== Stored data entries ==
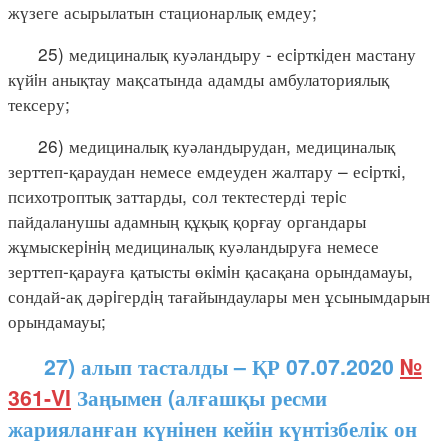
жүзеге асырылатын стационарлық емдеу;
25) медициналық куәландыру - есiрткiден мастану
күйiн анықтау мақсатында адамды амбулаториялық
тексеру;
26) медициналық куәландырудан, медициналық
зерттеп-қараудан немесе емдеуден жалтару – есiрткi,
психотроптық заттарды, сол тектестерді терiс
пайдаланушы адамның құқық қорғау органдары
жұмыскерiнiң медициналық куәландыруға немесе
зерттеп-қарауға қатысты өкiмiн қасақана орындамауы,
сондай-ақ дәрiгердiң тағайындаулары мен ұсынымдарын
орындамауы;
27) алып тасталды – ҚР 07.07.2020
№
361-VI
Заңымен (алғашқы ресми
жарияланған күнінен кейін күнтізбелік он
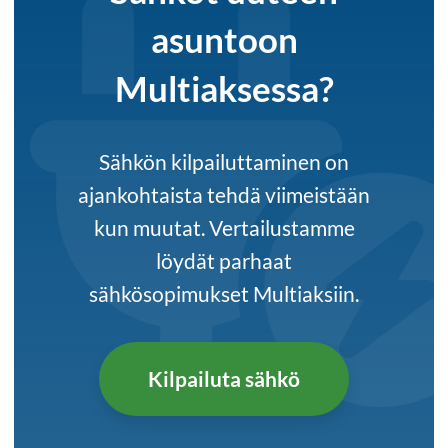
asuntoon
Multiaksessa?
Sähkön kilpailuttaminen on
ajankohtaista tehdä viimeistään
kun muutat. Vertailustamme
löydät parhaat
sähkösopimukset Multiaksiin.
Kilpailuta sähkö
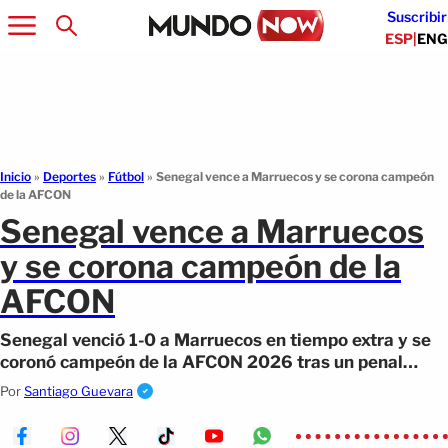
Suscribir
ESP
|
ENG
Inicio
»
Deportes
»
Fútbol
»
Senegal vence a Marruecos y se corona campeón
de la AFCON
Senegal vence a Marruecos
y se corona campeón de la
AFCON
Senegal venció 1-0 a Marruecos en tiempo extra y se
coronó campeón de la AFCON 2026 tras un penal
fallado por Brahim Díaz.
Por
Santiago Guevara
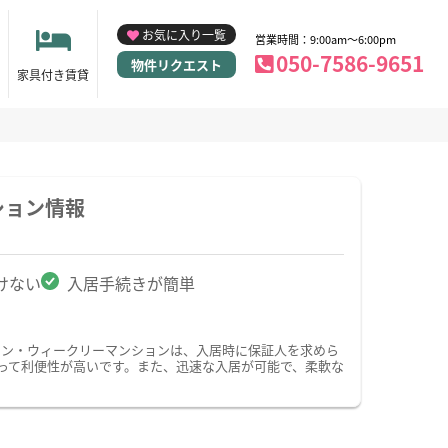
お気に入り一覧
営業時間：9:00am～6:00pm
050-7586-9651
物件リクエスト
家具付き賃貸
ション情報
けない
入居手続きが簡単
ョン・ウィークリーマンションは、入居時に保証人を求めら
って利便性が高いです。また、迅速な入居が可能で、柔軟な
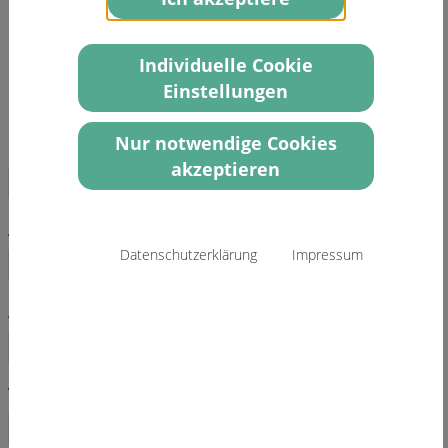
an:
info(at)thoraxchirurgie-luebeck.de
Individuelle Cookie
Anmeldeformular
Einstellungen
Nur notwendige Cookies
E-Mail
*
akzeptieren
Anrede
*
Datenschutzerklärung
Impressum
Akademischer Titel
Vorname
*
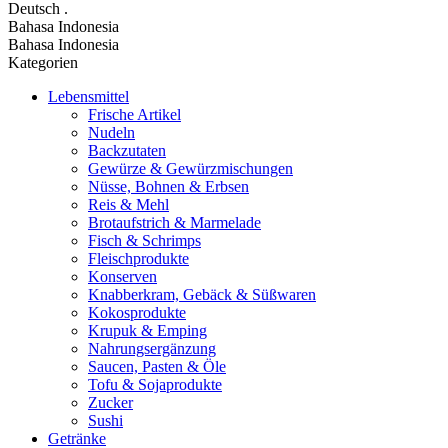
Deutsch
.
Bahasa Indonesia
Bahasa Indonesia
Kategorien
Lebensmittel
Frische Artikel
Nudeln
Backzutaten
Gewürze & Gewürzmischungen
Nüsse, Bohnen & Erbsen
Reis & Mehl
Brotaufstrich & Marmelade
Fisch & Schrimps
Fleischprodukte
Konserven
Knabberkram, Gebäck & Süßwaren
Kokosprodukte
Krupuk & Emping
Nahrungsergänzung
Saucen, Pasten & Öle
Tofu & Sojaprodukte
Zucker
Sushi
Getränke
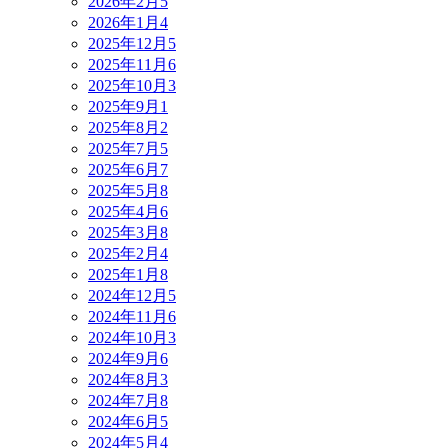
2026年2月
5
2026年1月
4
2025年12月
5
2025年11月
6
2025年10月
3
2025年9月
1
2025年8月
2
2025年7月
5
2025年6月
7
2025年5月
8
2025年4月
6
2025年3月
8
2025年2月
4
2025年1月
8
2024年12月
5
2024年11月
6
2024年10月
3
2024年9月
6
2024年8月
3
2024年7月
8
2024年6月
5
2024年5月
4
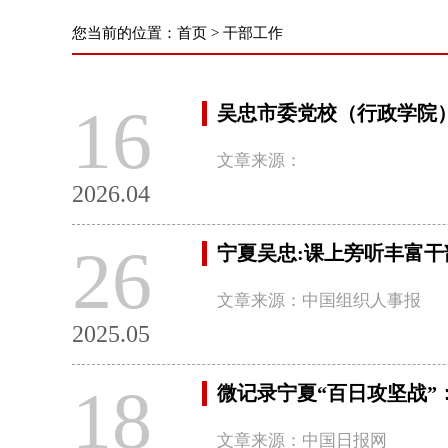
您当前的位置：
首页
>
干部工作
16
吴忠市委党校（行政学院）
文章来源：
2026.04
26
宁夏吴忠:课上旁听丰富干
文章来源：中国组织人事报
2025.05
18
微记录宁夏“百日攻坚战”：
文章来源：中国日报网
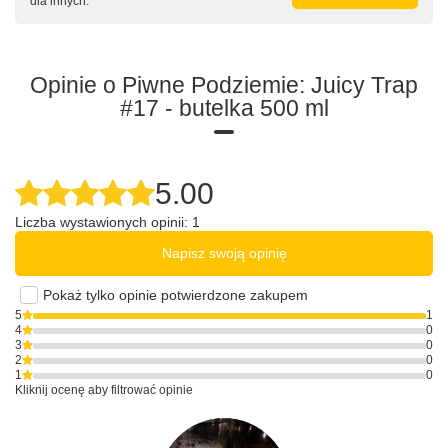
dla innych.
Opinie o Piwne Podziemie: Juicy Trap
#17 - butelka 500 ml
5.00
Liczba wystawionych opinii: 1
Napisz swoją opinię
Pokaż tylko opinie potwierdzone zakupem
5
1
4
0
3
0
2
0
1
0
Kliknij ocenę aby filtrować opinie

== Directions ==
Lines, not occurrences, are what count: report how many lines of the records above include the word "Senegal", and nothing else.

== Completed exercise ==
3